Problem to solve:
Lines from the top of the entries down to the line with "herroeping niet heeft verstrekt, l" must be set down exactly as they stand, with both ends retained.

(Collected data entries)
-*-

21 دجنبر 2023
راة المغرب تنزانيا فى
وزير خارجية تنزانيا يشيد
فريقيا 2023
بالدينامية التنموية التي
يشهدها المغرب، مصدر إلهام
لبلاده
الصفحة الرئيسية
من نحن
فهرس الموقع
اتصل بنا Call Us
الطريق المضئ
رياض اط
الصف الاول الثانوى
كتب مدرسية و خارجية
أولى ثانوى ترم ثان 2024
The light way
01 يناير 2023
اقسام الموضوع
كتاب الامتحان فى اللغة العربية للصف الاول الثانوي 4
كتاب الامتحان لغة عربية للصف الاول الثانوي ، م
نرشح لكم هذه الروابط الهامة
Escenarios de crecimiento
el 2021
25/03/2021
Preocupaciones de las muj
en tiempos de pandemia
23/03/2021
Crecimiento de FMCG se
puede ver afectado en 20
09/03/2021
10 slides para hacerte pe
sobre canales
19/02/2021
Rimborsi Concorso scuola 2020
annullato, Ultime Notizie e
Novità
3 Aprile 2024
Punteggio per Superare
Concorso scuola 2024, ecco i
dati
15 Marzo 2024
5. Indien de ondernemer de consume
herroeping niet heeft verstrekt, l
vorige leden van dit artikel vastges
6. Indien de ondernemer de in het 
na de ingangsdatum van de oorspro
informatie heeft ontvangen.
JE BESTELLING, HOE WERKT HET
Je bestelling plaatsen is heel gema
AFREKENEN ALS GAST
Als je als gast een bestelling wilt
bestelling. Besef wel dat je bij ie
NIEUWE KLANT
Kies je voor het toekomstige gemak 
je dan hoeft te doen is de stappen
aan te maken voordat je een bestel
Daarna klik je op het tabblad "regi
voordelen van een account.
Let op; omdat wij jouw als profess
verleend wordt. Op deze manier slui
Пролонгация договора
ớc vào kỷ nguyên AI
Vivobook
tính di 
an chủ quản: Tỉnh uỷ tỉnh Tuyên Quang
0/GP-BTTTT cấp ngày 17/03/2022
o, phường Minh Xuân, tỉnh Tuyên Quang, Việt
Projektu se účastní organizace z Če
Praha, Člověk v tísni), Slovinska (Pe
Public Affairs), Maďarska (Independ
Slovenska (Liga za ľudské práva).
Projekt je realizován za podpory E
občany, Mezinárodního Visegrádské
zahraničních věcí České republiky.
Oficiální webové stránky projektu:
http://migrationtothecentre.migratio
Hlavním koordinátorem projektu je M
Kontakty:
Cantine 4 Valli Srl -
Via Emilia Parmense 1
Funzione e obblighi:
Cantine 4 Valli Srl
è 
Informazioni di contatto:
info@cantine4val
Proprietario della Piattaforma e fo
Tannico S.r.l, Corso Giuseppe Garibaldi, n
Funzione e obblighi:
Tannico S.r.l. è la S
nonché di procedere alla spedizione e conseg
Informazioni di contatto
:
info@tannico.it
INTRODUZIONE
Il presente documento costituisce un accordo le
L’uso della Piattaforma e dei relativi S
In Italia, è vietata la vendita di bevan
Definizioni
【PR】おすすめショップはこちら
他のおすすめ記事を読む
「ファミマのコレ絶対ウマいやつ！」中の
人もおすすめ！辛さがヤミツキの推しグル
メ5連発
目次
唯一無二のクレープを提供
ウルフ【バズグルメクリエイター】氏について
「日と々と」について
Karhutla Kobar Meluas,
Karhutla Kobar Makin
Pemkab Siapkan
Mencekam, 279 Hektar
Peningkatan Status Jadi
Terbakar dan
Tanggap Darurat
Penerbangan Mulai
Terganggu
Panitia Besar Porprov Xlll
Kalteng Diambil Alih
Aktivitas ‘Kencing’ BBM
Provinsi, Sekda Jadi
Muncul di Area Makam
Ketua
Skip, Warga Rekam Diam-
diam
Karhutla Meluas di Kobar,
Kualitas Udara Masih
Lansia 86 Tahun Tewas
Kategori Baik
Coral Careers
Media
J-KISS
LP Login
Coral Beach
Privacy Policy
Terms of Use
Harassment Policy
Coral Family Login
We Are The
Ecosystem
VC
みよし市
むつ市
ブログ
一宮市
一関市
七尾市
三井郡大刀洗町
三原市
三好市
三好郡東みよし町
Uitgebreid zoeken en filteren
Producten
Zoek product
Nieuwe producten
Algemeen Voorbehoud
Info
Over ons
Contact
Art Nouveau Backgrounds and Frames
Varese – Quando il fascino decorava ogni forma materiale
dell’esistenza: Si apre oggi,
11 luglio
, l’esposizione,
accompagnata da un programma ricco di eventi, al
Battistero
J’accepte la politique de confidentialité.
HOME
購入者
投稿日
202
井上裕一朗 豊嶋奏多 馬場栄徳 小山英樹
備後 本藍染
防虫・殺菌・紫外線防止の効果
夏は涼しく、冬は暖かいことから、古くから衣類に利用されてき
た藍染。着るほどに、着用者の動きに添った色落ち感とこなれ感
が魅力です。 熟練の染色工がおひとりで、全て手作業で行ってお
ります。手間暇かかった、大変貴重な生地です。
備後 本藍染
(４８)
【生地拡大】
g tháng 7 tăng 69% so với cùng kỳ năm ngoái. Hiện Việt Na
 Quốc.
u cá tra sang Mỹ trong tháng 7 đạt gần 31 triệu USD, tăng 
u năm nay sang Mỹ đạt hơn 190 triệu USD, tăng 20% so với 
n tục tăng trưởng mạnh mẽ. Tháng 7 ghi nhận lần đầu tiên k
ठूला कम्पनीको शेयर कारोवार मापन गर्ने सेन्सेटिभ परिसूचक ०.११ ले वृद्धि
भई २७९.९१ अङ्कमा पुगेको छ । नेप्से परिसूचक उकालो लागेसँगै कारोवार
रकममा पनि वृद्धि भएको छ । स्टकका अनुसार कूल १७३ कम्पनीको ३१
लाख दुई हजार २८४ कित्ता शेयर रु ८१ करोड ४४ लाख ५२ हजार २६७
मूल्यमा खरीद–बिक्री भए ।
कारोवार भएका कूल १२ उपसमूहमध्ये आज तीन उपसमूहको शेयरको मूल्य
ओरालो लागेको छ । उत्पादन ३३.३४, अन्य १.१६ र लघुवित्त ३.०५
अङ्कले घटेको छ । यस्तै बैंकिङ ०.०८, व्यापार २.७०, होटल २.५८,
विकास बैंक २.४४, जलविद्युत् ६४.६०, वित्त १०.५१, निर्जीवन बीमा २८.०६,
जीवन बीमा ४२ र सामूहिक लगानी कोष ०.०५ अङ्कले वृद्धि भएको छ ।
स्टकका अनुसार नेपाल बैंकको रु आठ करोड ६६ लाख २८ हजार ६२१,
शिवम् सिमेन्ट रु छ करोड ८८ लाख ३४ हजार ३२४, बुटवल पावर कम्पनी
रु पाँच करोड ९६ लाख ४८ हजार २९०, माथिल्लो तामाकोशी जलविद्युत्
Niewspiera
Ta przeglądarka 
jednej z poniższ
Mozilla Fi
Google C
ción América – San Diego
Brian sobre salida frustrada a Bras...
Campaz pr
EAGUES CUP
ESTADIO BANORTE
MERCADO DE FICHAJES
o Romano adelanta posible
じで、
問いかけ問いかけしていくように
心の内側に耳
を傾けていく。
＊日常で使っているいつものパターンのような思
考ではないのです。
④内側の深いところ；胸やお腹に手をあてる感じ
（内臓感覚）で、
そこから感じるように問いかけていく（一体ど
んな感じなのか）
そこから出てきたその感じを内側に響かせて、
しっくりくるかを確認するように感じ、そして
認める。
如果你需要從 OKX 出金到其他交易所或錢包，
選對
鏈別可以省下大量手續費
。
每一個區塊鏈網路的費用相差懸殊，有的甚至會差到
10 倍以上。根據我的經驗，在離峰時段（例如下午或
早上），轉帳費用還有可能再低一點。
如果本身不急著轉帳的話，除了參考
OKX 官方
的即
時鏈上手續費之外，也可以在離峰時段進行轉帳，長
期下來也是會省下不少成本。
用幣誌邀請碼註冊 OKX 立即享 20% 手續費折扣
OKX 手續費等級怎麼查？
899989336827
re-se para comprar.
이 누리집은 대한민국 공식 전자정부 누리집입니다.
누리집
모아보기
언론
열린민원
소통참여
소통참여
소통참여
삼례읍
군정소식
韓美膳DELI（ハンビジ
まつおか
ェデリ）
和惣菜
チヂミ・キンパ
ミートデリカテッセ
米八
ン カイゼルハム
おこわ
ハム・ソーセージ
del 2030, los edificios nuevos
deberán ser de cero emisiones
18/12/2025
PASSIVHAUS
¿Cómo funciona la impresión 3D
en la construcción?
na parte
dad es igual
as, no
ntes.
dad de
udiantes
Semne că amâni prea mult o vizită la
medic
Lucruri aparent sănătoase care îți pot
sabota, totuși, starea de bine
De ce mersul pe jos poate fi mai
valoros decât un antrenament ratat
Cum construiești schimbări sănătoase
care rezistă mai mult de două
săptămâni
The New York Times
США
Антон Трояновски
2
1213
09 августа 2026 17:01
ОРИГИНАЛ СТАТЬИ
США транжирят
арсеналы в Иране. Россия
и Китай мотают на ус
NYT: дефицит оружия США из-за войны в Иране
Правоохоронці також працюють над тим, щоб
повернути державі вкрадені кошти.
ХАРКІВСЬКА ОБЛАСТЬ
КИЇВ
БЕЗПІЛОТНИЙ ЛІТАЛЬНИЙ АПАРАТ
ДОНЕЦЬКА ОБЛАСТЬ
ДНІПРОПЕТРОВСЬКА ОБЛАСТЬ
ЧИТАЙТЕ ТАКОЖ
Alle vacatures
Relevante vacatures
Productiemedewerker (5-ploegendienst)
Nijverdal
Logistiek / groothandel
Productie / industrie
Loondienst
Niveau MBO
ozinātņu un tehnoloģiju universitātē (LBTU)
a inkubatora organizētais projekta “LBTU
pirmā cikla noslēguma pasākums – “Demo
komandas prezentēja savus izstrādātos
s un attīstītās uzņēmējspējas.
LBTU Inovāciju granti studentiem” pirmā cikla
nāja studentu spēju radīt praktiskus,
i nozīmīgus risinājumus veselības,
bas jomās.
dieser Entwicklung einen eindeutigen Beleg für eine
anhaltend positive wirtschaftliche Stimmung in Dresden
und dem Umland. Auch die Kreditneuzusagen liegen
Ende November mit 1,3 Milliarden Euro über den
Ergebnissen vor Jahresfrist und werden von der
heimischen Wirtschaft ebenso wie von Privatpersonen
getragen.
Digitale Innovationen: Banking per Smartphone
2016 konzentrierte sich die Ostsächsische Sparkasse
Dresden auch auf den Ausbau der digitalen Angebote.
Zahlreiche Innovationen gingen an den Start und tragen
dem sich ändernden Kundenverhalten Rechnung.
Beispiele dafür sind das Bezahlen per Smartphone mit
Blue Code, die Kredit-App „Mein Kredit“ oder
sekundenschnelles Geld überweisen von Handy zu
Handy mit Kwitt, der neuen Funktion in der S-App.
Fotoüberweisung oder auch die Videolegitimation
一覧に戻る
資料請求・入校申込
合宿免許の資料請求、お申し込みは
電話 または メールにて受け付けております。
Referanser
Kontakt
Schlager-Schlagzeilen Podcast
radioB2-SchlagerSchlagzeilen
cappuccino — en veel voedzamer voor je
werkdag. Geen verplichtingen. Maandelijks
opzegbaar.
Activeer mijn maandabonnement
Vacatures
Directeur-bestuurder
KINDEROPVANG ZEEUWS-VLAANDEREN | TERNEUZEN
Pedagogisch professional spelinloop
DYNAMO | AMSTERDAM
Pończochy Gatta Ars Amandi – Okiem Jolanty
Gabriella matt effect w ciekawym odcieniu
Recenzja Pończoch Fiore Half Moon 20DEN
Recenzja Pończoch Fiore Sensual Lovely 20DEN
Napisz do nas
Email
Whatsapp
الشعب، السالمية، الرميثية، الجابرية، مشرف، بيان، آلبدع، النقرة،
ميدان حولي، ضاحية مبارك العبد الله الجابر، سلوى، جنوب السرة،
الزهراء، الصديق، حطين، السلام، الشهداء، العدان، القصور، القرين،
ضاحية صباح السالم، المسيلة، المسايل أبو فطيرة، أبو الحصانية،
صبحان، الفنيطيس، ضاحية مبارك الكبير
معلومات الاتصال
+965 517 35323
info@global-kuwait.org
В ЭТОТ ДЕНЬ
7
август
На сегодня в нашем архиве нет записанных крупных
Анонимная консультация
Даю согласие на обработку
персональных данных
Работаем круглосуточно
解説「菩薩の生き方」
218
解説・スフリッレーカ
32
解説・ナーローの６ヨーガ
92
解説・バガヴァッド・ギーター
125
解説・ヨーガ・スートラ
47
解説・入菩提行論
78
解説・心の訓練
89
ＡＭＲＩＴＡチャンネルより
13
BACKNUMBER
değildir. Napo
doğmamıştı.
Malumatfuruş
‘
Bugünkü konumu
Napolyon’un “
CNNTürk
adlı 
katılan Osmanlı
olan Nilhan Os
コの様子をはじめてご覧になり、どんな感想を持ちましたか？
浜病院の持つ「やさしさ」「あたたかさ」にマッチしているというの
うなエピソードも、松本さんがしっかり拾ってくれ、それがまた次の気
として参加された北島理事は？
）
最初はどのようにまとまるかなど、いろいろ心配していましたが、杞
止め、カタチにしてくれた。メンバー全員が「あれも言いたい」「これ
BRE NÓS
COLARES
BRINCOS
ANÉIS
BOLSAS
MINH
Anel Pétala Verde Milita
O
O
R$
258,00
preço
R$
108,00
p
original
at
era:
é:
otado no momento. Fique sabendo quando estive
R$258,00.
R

-*-

Final answer:
21 دجنبر 2023
راة المغرب تنزانيا فى
وزير خارجية تنزانيا يشيد
فريقيا 2023
بالدينامية التنموية التي
يشهدها المغرب، مصدر إلهام
لبلاده
الصفحة الرئيسية
من نحن
فهرس الموقع
اتصل بنا Call Us
الطريق المضئ
رياض اط
الصف الاول الثانوى
كتب مدرسية و خارجية
أولى ثانوى ترم ثان 2024
The light way
01 يناير 2023
اقسام الموضوع
كتاب الامتحان فى اللغة العربية للصف الاول الثانوي 4
كتاب الامتحان لغة عربية للصف الاول الثانوي ، م
نرشح لكم هذه الروابط الهامة
Escenarios de crecimiento
el 2021
25/03/2021
Preocupaciones de las muj
en tiempos de pandemia
23/03/2021
Crecimiento de FMCG se
puede ver afectado en 20
09/03/2021
10 slides para hacerte pe
sobre canales
19/02/2021
Rimborsi Concorso scuola 2020
annullato, Ultime Notizie e
Novità
3 Aprile 2024
Punteggio per Superare
Concorso scuola 2024, ecco i
dati
15 Marzo 2024
5. Indien de ondernemer de consume
herroeping niet heeft verstrekt, l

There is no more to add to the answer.